=== Section Start ===

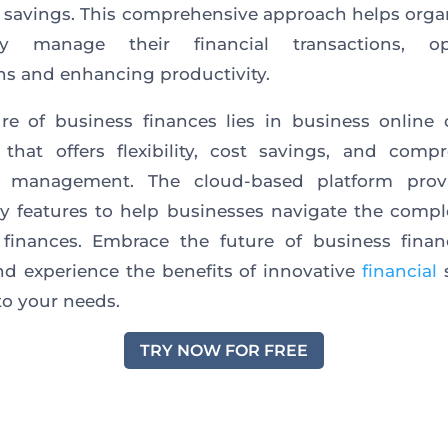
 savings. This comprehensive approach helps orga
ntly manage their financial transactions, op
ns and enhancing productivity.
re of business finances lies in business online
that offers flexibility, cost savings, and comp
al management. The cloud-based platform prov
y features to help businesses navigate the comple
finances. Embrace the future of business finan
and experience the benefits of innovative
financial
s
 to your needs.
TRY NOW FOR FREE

=== Section End ===
=== Section Start ===

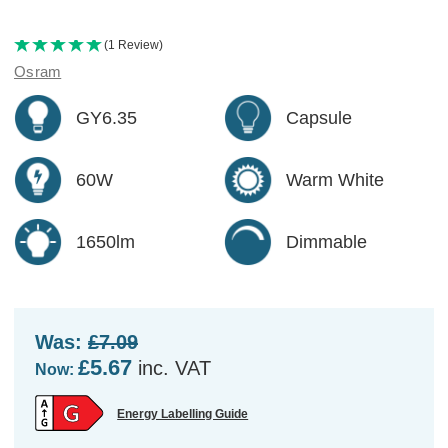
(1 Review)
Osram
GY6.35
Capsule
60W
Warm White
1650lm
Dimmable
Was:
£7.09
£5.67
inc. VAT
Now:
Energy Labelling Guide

=== Section End ===
=== Section Start ===

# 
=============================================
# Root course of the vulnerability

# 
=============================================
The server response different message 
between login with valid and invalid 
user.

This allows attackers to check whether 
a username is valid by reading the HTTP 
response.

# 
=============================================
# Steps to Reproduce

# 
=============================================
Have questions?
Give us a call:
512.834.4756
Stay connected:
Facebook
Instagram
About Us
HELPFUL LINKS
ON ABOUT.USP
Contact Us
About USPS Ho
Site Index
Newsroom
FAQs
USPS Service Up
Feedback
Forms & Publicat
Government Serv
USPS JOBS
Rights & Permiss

=== Section End ===

If a line in the records above includes the string "This", copy it.

 savings. This comprehensive approach helps orga
This allows attackers to check whether 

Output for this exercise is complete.